DeBlasio, in his fourth year of coaching legion baseball, watched almost all of the Newington High School team’s pitching staff migrate to AAU and travel baseball for the summer, which makes finding available arms on a regular basis an almost impossible task.
“The kids on my legion team didn’t pitch at all for the high school,” DeBlasio said. “It’s hard. In the high school season, if you’re a pitcher, you get work in and you carry it over, but this is almost worse than starting in spring training. We have to pitch by committee. It’s hard to manage.”
DeBlasio’s predicament is one that many legion teams in Connecticut have struggled with for years, yet is one some towns wish they had. While teams like Newington struggle to fill pitcher spots, other nearby areas like Plainville and New Britain have watched their legion teams fold due to an even greater lack of participation. The colliding storm of declining interest in the sport and the plethora of alternative summer leagues have crippled legion baseball in Connecticut. The league has been on a steady decline as AAU and other travel teams continue to pop up in nearby areas.
“It's a huge concern,” American Legion baseball state chairman David Greenleaf said. “We've lost a bunch of teams over the past few years. We're down to 108 teams in the state, and we had over 150 a few years ago.”

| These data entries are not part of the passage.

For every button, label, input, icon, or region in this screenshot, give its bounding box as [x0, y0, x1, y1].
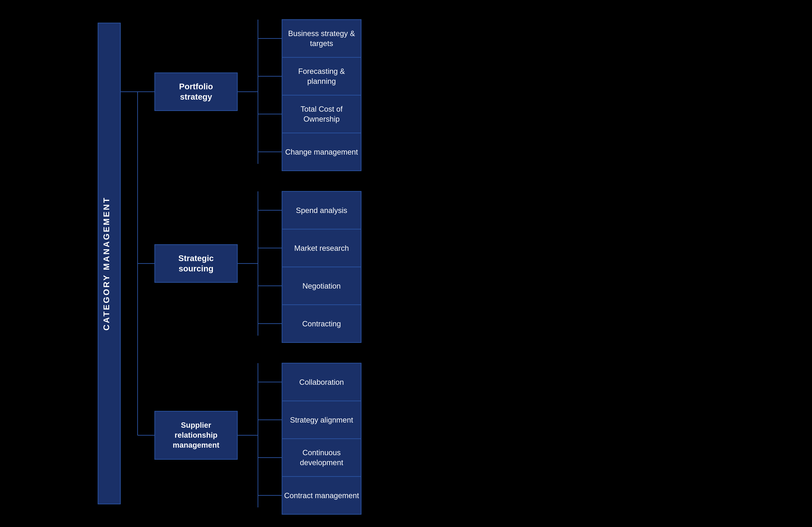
forecasting-label: Forecasting & — [298, 67, 345, 75]
continuous-dev-node — [282, 439, 361, 477]
svg-rect-0 — [0, 0, 812, 527]
supplier-label: Supplier — [181, 421, 211, 429]
tco-label2: Ownership — [304, 115, 339, 123]
strategic-sourcing-node — [155, 245, 237, 282]
market-research-label: Market research — [294, 244, 349, 252]
business-strategy-node — [282, 19, 361, 57]
spend-analysis-label: Spend analysis — [296, 206, 347, 214]
tco-label: Total Cost of — [301, 105, 343, 113]
portfolio-strategy-label: Portfolio — [179, 82, 213, 91]
contracting-label: Contracting — [302, 319, 341, 328]
strategic-sourcing-label2: sourcing — [179, 264, 214, 273]
portfolio-strategy-node — [155, 73, 237, 111]
forecasting-node — [282, 57, 361, 95]
forecasting-label2: planning — [307, 77, 336, 85]
negotiation-label: Negotiation — [303, 282, 341, 290]
continuous-dev-label: Continuous — [303, 448, 341, 457]
continuous-dev-label2: development — [300, 458, 343, 467]
tco-node — [282, 95, 361, 133]
change-mgmt-label: Change management — [285, 148, 358, 156]
business-strategy-label: Business strategy & — [288, 29, 355, 37]
strategy-alignment-label: Strategy alignment — [290, 416, 353, 424]
supplier-label2: relationship — [175, 431, 217, 439]
contract-mgmt-label: Contract management — [284, 491, 359, 500]
strategic-sourcing-label: Strategic — [178, 254, 214, 263]
root-label: CATEGORY MANAGEMENT — [102, 196, 111, 331]
collaboration-label: Collaboration — [299, 378, 344, 386]
business-strategy-label2: targets — [310, 39, 333, 48]
supplier-label3: management — [173, 441, 219, 449]
portfolio-strategy-label2: strategy — [180, 92, 212, 101]
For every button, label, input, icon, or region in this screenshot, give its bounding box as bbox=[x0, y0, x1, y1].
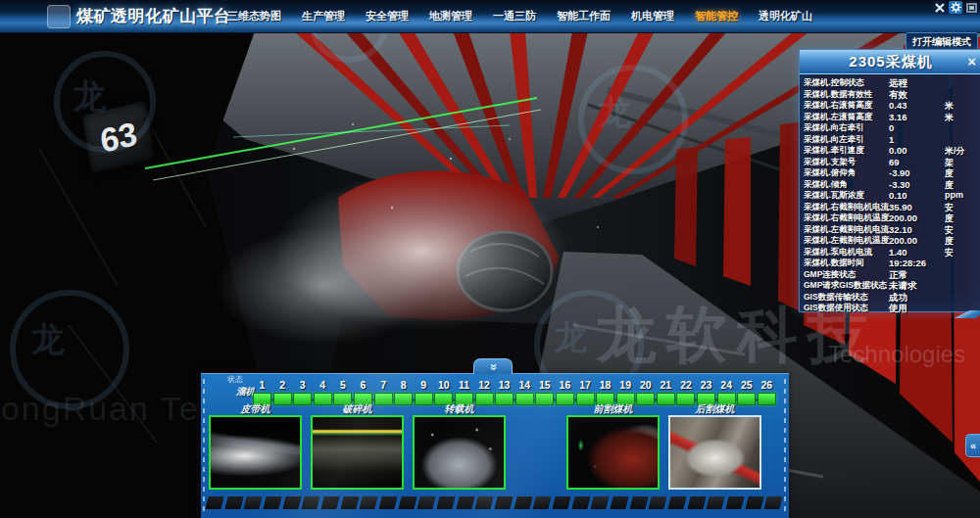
segment-number: 20 bbox=[640, 379, 652, 391]
strip-thumbnail[interactable] bbox=[340, 496, 359, 509]
segment-25[interactable]: 25 bbox=[737, 379, 756, 405]
segment-7[interactable]: 7 bbox=[374, 379, 393, 405]
strip-thumbnail[interactable] bbox=[668, 496, 687, 509]
strip-thumbnail[interactable] bbox=[494, 496, 513, 509]
nav-item-2[interactable]: 安全管理 bbox=[366, 9, 409, 24]
segment-number: 8 bbox=[401, 379, 407, 391]
row-label: 采煤机.控制状态 bbox=[804, 77, 864, 89]
strip-thumbnail[interactable] bbox=[244, 496, 263, 509]
segment-4[interactable]: 4 bbox=[314, 379, 332, 405]
segment-number: 19 bbox=[619, 379, 631, 391]
segment-16[interactable]: 16 bbox=[556, 379, 574, 405]
strip-thumbnail[interactable] bbox=[514, 496, 532, 509]
conveyor-segments: 1234567891011121314151617181920212223242… bbox=[253, 379, 776, 405]
segment-17[interactable]: 17 bbox=[576, 379, 595, 405]
strip-thumbnail[interactable] bbox=[552, 496, 570, 509]
segment-number: 18 bbox=[600, 379, 612, 391]
strip-thumbnail[interactable] bbox=[320, 496, 339, 509]
data-row: 采煤机.左滚筒高度3.16米 bbox=[800, 112, 980, 123]
nav-item-4[interactable]: 一通三防 bbox=[493, 9, 536, 24]
data-row: GMP请求GIS数据状态未请求 bbox=[800, 280, 980, 292]
row-label: 采煤机.俯仰角 bbox=[804, 167, 856, 179]
strip-thumbnail[interactable] bbox=[687, 496, 706, 509]
segment-number: 23 bbox=[701, 379, 712, 391]
video-frame bbox=[209, 415, 302, 490]
segment-2[interactable]: 2 bbox=[273, 379, 292, 405]
segment-number: 16 bbox=[560, 379, 571, 391]
nav-item-6[interactable]: 机电管理 bbox=[631, 9, 674, 24]
segment-12[interactable]: 12 bbox=[475, 379, 494, 405]
strip-thumbnail[interactable] bbox=[745, 496, 763, 509]
strip-thumbnail[interactable] bbox=[378, 496, 397, 509]
segment-9[interactable]: 9 bbox=[415, 379, 433, 405]
segment-19[interactable]: 19 bbox=[616, 379, 635, 405]
video-frame bbox=[566, 415, 660, 490]
strip-thumbnail[interactable] bbox=[533, 496, 552, 509]
row-label: GMP请求GIS数据状态 bbox=[804, 280, 887, 292]
segment-26[interactable]: 26 bbox=[758, 379, 776, 405]
segment-18[interactable]: 18 bbox=[596, 379, 614, 405]
nav-item-8[interactable]: 透明化矿山 bbox=[759, 9, 812, 24]
segment-15[interactable]: 15 bbox=[535, 379, 554, 405]
segment-8[interactable]: 8 bbox=[394, 379, 413, 405]
row-value: 35.90 bbox=[889, 202, 912, 212]
segment-11[interactable]: 11 bbox=[455, 379, 473, 405]
nav-item-5[interactable]: 智能工作面 bbox=[557, 9, 611, 24]
strip-thumbnail[interactable] bbox=[436, 496, 455, 509]
strip-thumbnail[interactable] bbox=[610, 496, 628, 509]
strip-thumbnail[interactable] bbox=[360, 496, 378, 509]
row-label: 采煤机.左截割电机温度 bbox=[804, 235, 889, 247]
strip-thumbnail[interactable] bbox=[764, 496, 783, 509]
data-row: 采煤机.数据时间19:28:26 bbox=[800, 258, 980, 269]
segment-number: 6 bbox=[361, 379, 367, 391]
row-value: 200.00 bbox=[889, 235, 917, 246]
strip-thumbnail[interactable] bbox=[302, 496, 320, 509]
segment-21[interactable]: 21 bbox=[657, 379, 675, 405]
segment-22[interactable]: 22 bbox=[676, 379, 695, 405]
segment-24[interactable]: 24 bbox=[717, 379, 736, 405]
strip-thumbnail[interactable] bbox=[398, 496, 416, 509]
expand-right-panel-button[interactable]: « bbox=[965, 434, 980, 457]
video-feed-0[interactable]: 皮带机 bbox=[209, 403, 302, 490]
segment-23[interactable]: 23 bbox=[697, 379, 715, 405]
segment-6[interactable]: 6 bbox=[354, 379, 372, 405]
strip-thumbnail[interactable] bbox=[649, 496, 667, 509]
segment-5[interactable]: 5 bbox=[333, 379, 352, 405]
tools-icon[interactable] bbox=[933, 1, 947, 14]
segment-20[interactable]: 20 bbox=[636, 379, 655, 405]
strip-thumbnail[interactable] bbox=[629, 496, 648, 509]
segment-14[interactable]: 14 bbox=[515, 379, 534, 405]
strip-thumbnail[interactable] bbox=[571, 496, 590, 509]
strip-thumbnail[interactable] bbox=[417, 496, 436, 509]
strip-thumbnail[interactable] bbox=[475, 496, 494, 509]
close-icon[interactable]: × bbox=[967, 52, 976, 71]
video-feed-3[interactable]: 前割煤机 bbox=[566, 403, 660, 490]
nav-item-1[interactable]: 生产管理 bbox=[302, 9, 345, 24]
strip-thumbnail[interactable] bbox=[263, 496, 281, 509]
collapse-panel-button[interactable]: « bbox=[473, 358, 513, 374]
nav-item-0[interactable]: 三维态势图 bbox=[227, 9, 281, 24]
row-label: 采煤机.向左牵引 bbox=[804, 134, 864, 146]
strip-thumbnail[interactable] bbox=[282, 496, 301, 509]
video-label: 后割煤机 bbox=[668, 403, 761, 415]
segment-number: 14 bbox=[518, 379, 530, 391]
segment-3[interactable]: 3 bbox=[293, 379, 312, 405]
gear-icon[interactable] bbox=[949, 1, 962, 14]
segment-13[interactable]: 13 bbox=[495, 379, 514, 405]
segment-10[interactable]: 10 bbox=[434, 379, 453, 405]
strip-thumbnail[interactable] bbox=[707, 496, 725, 509]
data-row: 采煤机.瓦斯浓度0.10ppm bbox=[800, 190, 980, 202]
strip-thumbnail[interactable] bbox=[456, 496, 474, 509]
strip-thumbnail[interactable] bbox=[591, 496, 610, 509]
strip-thumbnail[interactable] bbox=[205, 496, 223, 509]
nav-item-7[interactable]: 智能管控 bbox=[695, 9, 738, 24]
strip-thumbnail[interactable] bbox=[224, 496, 243, 509]
screen-icon[interactable] bbox=[964, 1, 978, 14]
video-feed-1[interactable]: 破碎机 bbox=[311, 403, 404, 490]
segment-1[interactable]: 1 bbox=[253, 379, 271, 405]
video-feed-2[interactable]: 转载机 bbox=[413, 403, 506, 490]
strip-thumbnail[interactable] bbox=[726, 496, 745, 509]
video-feed-4[interactable]: 后割煤机 bbox=[668, 403, 761, 490]
nav-item-3[interactable]: 地测管理 bbox=[429, 9, 472, 24]
row-label: GIS数据传输状态 bbox=[804, 292, 868, 304]
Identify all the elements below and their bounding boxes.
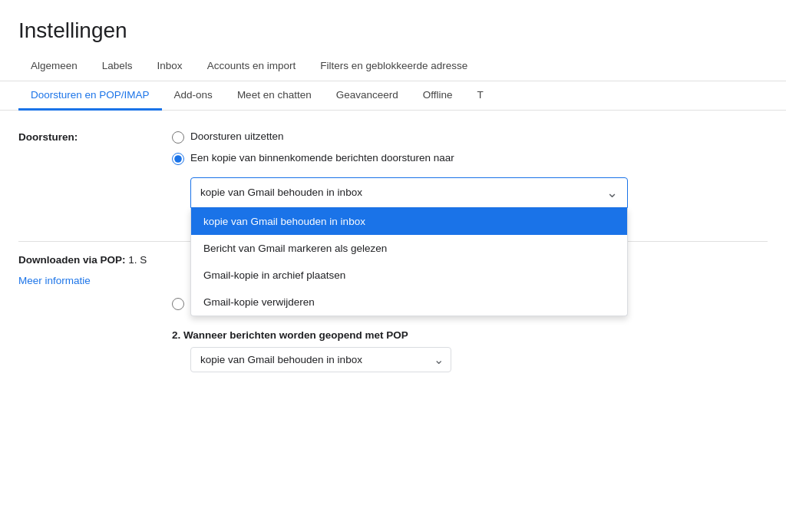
content-area: Doorsturen: Doorsturen uitzetten Een kop… — [0, 111, 786, 391]
radio-uitzetten-label: Doorsturen uitzetten — [190, 129, 284, 144]
forwarding-dropdown-list: kopie van Gmail behouden in inbox Berich… — [190, 208, 628, 316]
forwarding-dropdown-value: kopie van Gmail behouden in inbox — [200, 187, 362, 198]
forwarding-section: Doorsturen: Doorsturen uitzetten Een kop… — [18, 129, 768, 226]
page-title: Instellingen — [0, 0, 786, 52]
radio-kopie[interactable] — [172, 153, 184, 165]
subtab-t[interactable]: T — [465, 81, 496, 111]
dropdown-item-2[interactable]: Gmail-kopie in archief plaatsen — [191, 262, 627, 289]
sub-tabs: Doorsturen en POP/IMAP Add-ons Meet en c… — [0, 81, 786, 111]
bottom-dropdown-wrapper: kopie van Gmail behouden in inbox ⌄ — [190, 347, 451, 372]
subtab-doorsturen[interactable]: Doorsturen en POP/IMAP — [18, 81, 162, 111]
subtab-offline[interactable]: Offline — [411, 81, 465, 111]
forwarding-body: Doorsturen uitzetten Een kopie van binne… — [172, 129, 768, 226]
tab-accounts[interactable]: Accounts en import — [195, 52, 309, 81]
subtab-meet[interactable]: Meet en chatten — [225, 81, 324, 111]
pop-label-rest: 1. S — [128, 254, 147, 266]
main-tabs: Algemeen Labels Inbox Accounts en import… — [0, 52, 786, 81]
dropdown-item-1[interactable]: Bericht van Gmail markeren als gelezen — [191, 235, 627, 262]
tab-filters[interactable]: Filters en geblokkeerde adresse — [308, 52, 480, 81]
subtab-geavanceerd[interactable]: Geavanceerd — [324, 81, 411, 111]
subtab-addons[interactable]: Add-ons — [162, 81, 225, 111]
tab-algemeen[interactable]: Algemeen — [18, 52, 90, 81]
pop-label-bold: Downloaden via POP: — [18, 254, 126, 266]
forwarding-dropdown-trigger[interactable]: kopie van Gmail behouden in inbox ⌄ — [190, 177, 628, 208]
chevron-down-icon: ⌄ — [606, 184, 618, 201]
tab-labels[interactable]: Labels — [90, 52, 145, 81]
radio-uitzetten[interactable] — [172, 131, 184, 144]
forwarding-dropdown-container: kopie van Gmail behouden in inbox ⌄ kopi… — [190, 177, 628, 208]
pop-radio-1[interactable] — [172, 298, 184, 310]
tab-inbox[interactable]: Inbox — [145, 52, 195, 81]
pop-label: Downloaden via POP: 1. S — [18, 254, 172, 266]
forwarding-label: Doorsturen: — [18, 129, 172, 143]
section3: 2. Wanneer berichten worden geopend met … — [18, 329, 768, 372]
radio-row-1: Doorsturen uitzetten — [172, 129, 768, 144]
bottom-dropdown-select[interactable]: kopie van Gmail behouden in inbox — [190, 347, 451, 372]
radio-row-2: Een kopie van binnenkomende berichten do… — [172, 150, 768, 166]
section3-title: 2. Wanneer berichten worden geopend met … — [172, 329, 768, 341]
dropdown-item-0[interactable]: kopie van Gmail behouden in inbox — [191, 208, 627, 235]
dropdown-item-3[interactable]: Gmail-kopie verwijderen — [191, 289, 627, 316]
radio-kopie-label: Een kopie van binnenkomende berichten do… — [190, 150, 454, 166]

Legion’s dwindling participation caused the organization to call a last-minute audible before this season, cutting the league down from eight zones to six, as more kids flocked to different leagues or different sports altogether.
“We consolidated 10 teams into five because teams were having roster problems last year,” Greenleaf explained. “We merged East Windsor and Windsor Locks. We merged Hartford and Manchester...we merged a bunch of teams. That's helped with teams that were struggling last year. But we had Plainville and Bridgeport drop out at the last minute because they couldn't field a team, and we had Waterbury have all of their kids walk off with the coach and go play AAU. Wolcott, which was one of our stronger teams, couldn't field a team this year. It's really unfortunate.”
Coaches departing for other leagues has only magnified legion baseball’s glaring problem, as Greenleaf notes at least two other former legion coaches that ‘left and took the kids with them.’ A mass exodus of that nature is enough to put any team out of commission, but for many teams in central Connecticut that don’t have as many kids to pluck from, even one or two departures can be the difference between a competitive and a middling squad.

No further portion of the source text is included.